But there is far more to know about fiber, especially in relation to health and wellness. What exactly is fiber? Why is it so good for our digestive systems? Can it fend off disease? How much should we consume? How does the recommended intake?
Dietary fibers are parts of plants (storage and cell wall polysaccharides) that the human body’s digestive enzymes cannot break down. Broadly, they fall into two categories: soluble fibers, which dissolve in water, and insoluble fibers, which do not dissolve in water. For example, oat bran contains mostly soluble fiber, while wheat bran has mainly insoluble fiber (Marlett et al. 2002). Soluble fibers typically form a gel in water and/or are fermented in the colon (Slavin 2013). Fiber can occur naturally in plant-based foods like beans and whole grains, or it can be isolated from plants and then added to foods (USDA & HHS 2010).

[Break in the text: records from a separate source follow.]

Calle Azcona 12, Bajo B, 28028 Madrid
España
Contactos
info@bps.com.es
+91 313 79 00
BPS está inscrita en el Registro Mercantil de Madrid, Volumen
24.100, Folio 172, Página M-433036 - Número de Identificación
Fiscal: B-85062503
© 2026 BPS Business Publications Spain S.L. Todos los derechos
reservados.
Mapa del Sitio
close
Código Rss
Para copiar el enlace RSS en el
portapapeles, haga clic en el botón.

Fiber’s documented health benefits range from satiety and weight control to reduction of cardiovascular disease risk. The Institute of Medicine identifies three primary health benefits of fiber: reduced risk of coronary heart disease, assistance in the maintenance of blood glucose levels and improved laxation (IOM 2005).
Blood Glucose Levels
Research shows that people who eat high-fiber diets are less likely to have diabetes. Studies also show that higher-fiber diets may play a significant role in preventing diabetes or in halting the progression of prediabetes to diabetes (Anderson et al. 2009). Current evidence suggests that a daily diet with 30–50 g of fiber results in lower blood glucose levels than a low-fiber diet does (Marlett et al. 2002). This may be relevant to people who need to manage their blood glucose.

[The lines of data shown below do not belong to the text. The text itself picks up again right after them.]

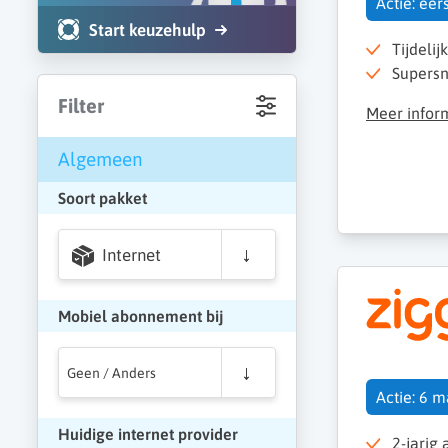
Actie: ee
Start keuzehulp
Tijdelij
Supersn
Filter
Meer infor
Algemeen
Soort pakket
Internet
Mobiel abonnement bij
Geen / Anders
Actie: 6 
Huidige internet provider
2-jarig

Laxation and regularity are the most widely recognized benefits of consuming enough fiber. Combining a high-fiber diet with adequate fluid intake and adequate exercise (such as walking or running) helps maintain regularity and may prevent constipation (ACG 2010). Fiber assists in maintaining normal bowel movements by increasing the weight and size of stools; it also promotes a softer stool consistency.
When the Institutes of Medicine established the Dietary Reference Intake system, there was not enough evidence to create a Recommended Dietary Allowance (commonly known as RDA) for fiber. An Adequate Intake, or AI, for fiber was determined based on the amount needed to reach the lowest risk for coronary heart disease.
Whole-grain foods include oatmeal, ready-to-eat cereal, oat-based cereal bars and whole-grain bread. Other sources of fiber include fruit such as bananas, apples and strawberries, and legumes and vegetables like peas, lentils and spinach.
Understanding Food Labels
A product can be labeled a “good source of fiber” if it has at least 2.5 g of fiber per serving. It can be labeled an “excellent source of fiber” if it has 5 g or more of fiber per serving.